Jackson has been tough to cover thus far in 2011 for the Artichokes as the sophomore caught 27 passes for 458 yards and seven touchdowns in his first six games.

He doesn't want to be a pass-catching tight end exclusively. He's working diligently to improve his run-blocking skills.

"It's coming along great. I had a great test against Arizona Western. They have a lot of Division I prospects, so it was a great test. I played pretty well. Getting better every day, just working on it. I'm improving," he said.

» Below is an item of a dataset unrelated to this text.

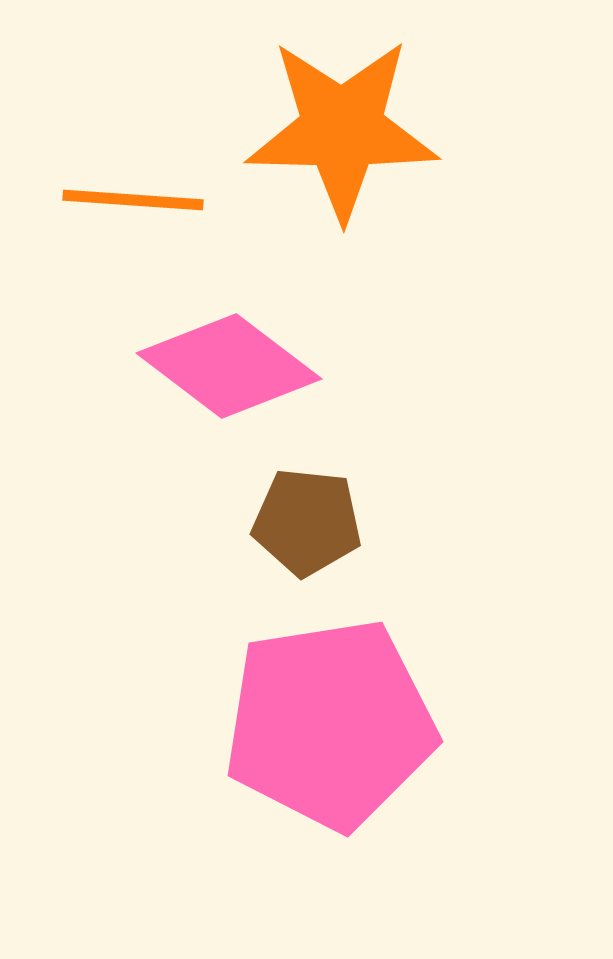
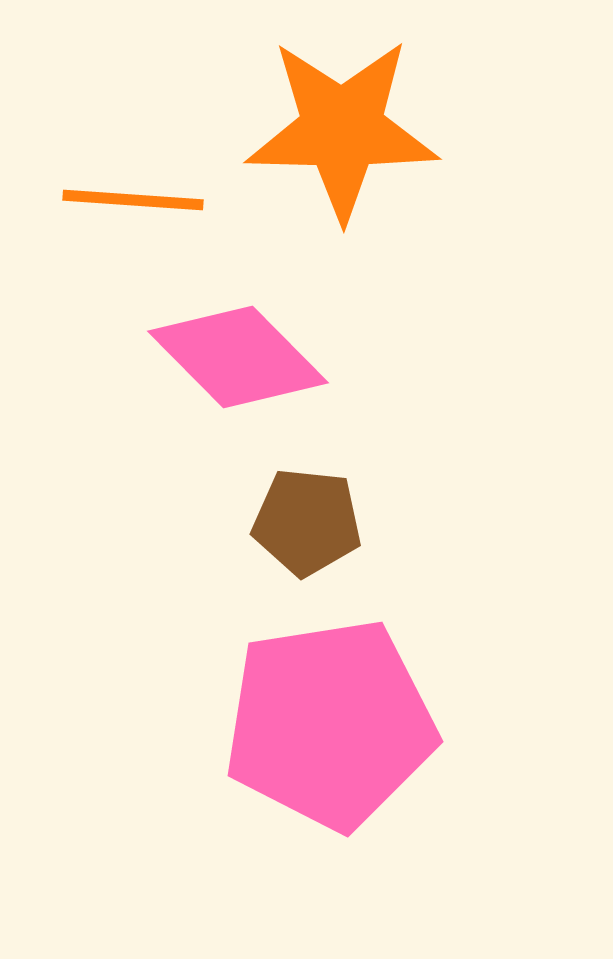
pink diamond: moved 9 px right, 9 px up; rotated 8 degrees clockwise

The playmaker continues to learn how to use his athleticism to offset his size disadvantage when slowing down hard-charging defensive ends and linebackers.

"That's what it's all about (accentuating the point of contact) and me getting on a guy and getting under his pads and striking him off the line and using my feet and my speed to get into good position," he said.

Jackson, who turned 20 in June, isn't the typical academic casualty that is forced to go the JUCO route. He actually skipped fourth grade back in elementary school, graduated from Gilbert (Ariz.) High School at 16 and wasn't quite able to get his test scores high enough to get into a four-year university.

He wants to pursue a degree in Communications and plans to enroll at his next school in January.